Content starts
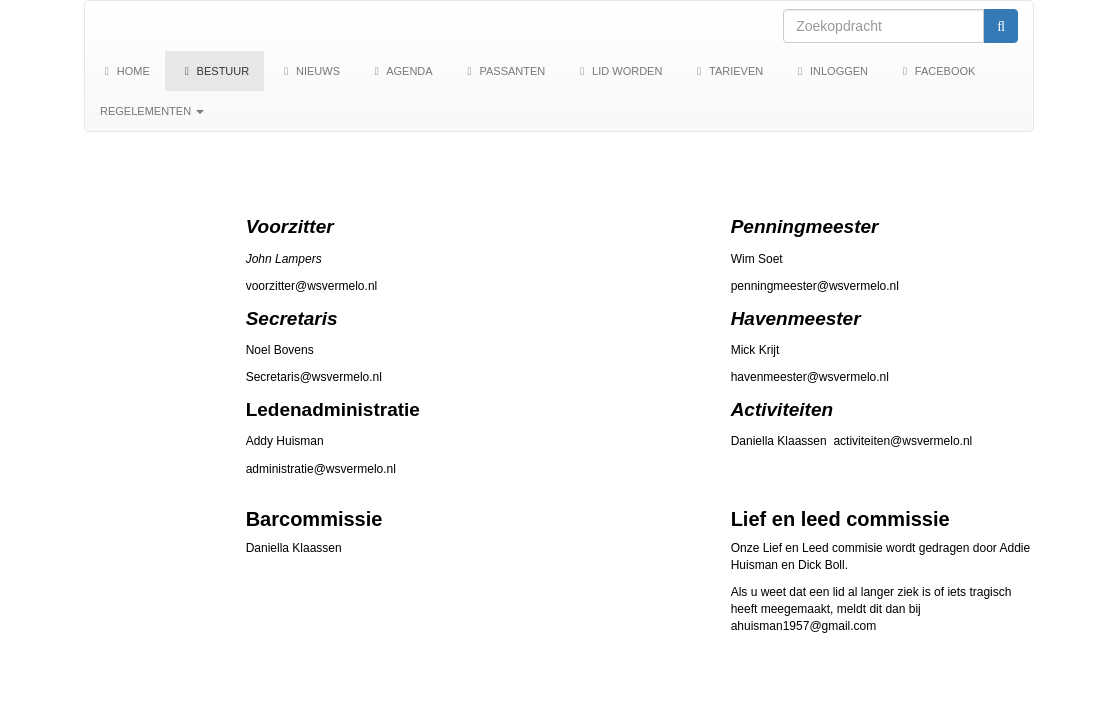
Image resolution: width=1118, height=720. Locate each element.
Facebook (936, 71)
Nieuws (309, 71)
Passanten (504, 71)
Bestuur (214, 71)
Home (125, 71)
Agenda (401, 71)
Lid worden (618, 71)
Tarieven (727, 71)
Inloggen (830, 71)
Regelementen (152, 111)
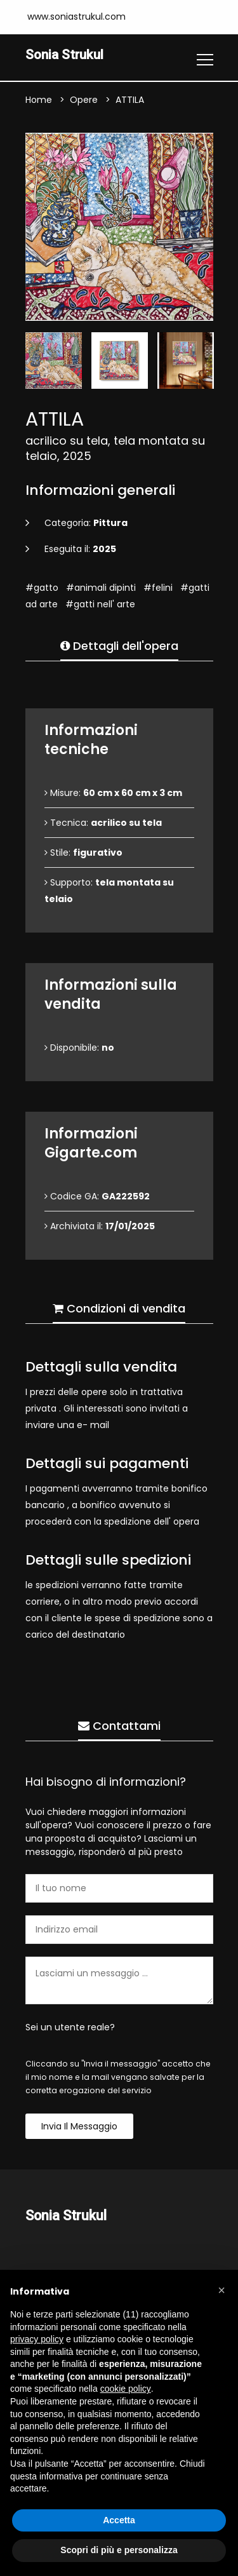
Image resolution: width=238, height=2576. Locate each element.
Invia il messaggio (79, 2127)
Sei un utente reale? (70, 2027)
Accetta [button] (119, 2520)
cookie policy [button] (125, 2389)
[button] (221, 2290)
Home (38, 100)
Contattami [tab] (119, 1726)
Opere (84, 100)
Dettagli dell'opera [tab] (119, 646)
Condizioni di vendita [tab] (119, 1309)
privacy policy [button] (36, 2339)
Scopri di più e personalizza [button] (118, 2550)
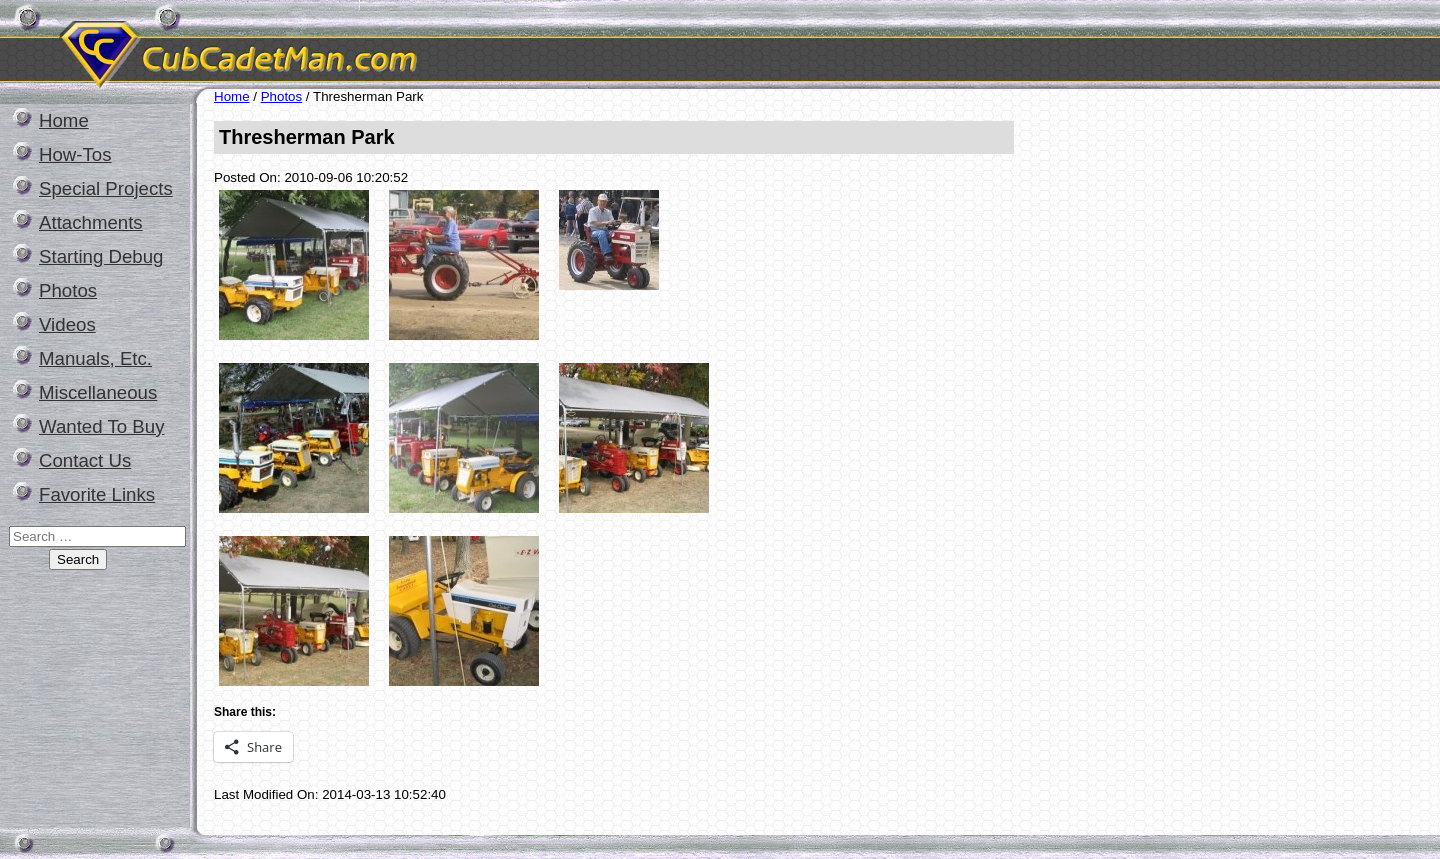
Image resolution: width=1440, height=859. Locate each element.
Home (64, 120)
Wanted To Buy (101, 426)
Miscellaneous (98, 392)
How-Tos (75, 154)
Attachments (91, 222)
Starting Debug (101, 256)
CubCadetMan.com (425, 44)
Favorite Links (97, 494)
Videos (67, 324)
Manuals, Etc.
Content ends
#### ACTION ITEM
Reproduce the listing word for word and omit its pictures.

#### YOUR RESPONSE
Image resolution: width=1118, height=720. Locate each element.
Facebook (936, 71)
Nieuws (309, 71)
Passanten (504, 71)
Bestuur (214, 71)
Home (125, 71)
Agenda (401, 71)
Lid worden (618, 71)
Tarieven (727, 71)
Inloggen (830, 71)
Regelementen (152, 111)
Image resolution: width=238, height=2576. Locate each element.
Invia il messaggio (79, 2127)
Sei un utente reale? (70, 2027)
Accetta [button] (119, 2520)
cookie policy [button] (125, 2389)
[button] (221, 2290)
Home (38, 100)
Contattami [tab] (119, 1726)
Opere (84, 100)
Dettagli dell'opera [tab] (119, 646)
Condizioni di vendita [tab] (119, 1309)
privacy policy [button] (36, 2339)
Scopri di più e personalizza [button] (118, 2550)
Image resolution: width=1440, height=859. Locate each element.
Home (64, 120)
Wanted To Buy (101, 426)
Miscellaneous (98, 392)
How-Tos (75, 154)
Attachments (91, 222)
Starting Debug (101, 256)
CubCadetMan.com (425, 44)
Favorite Links (97, 494)
Videos (67, 324)
Manuals, Etc.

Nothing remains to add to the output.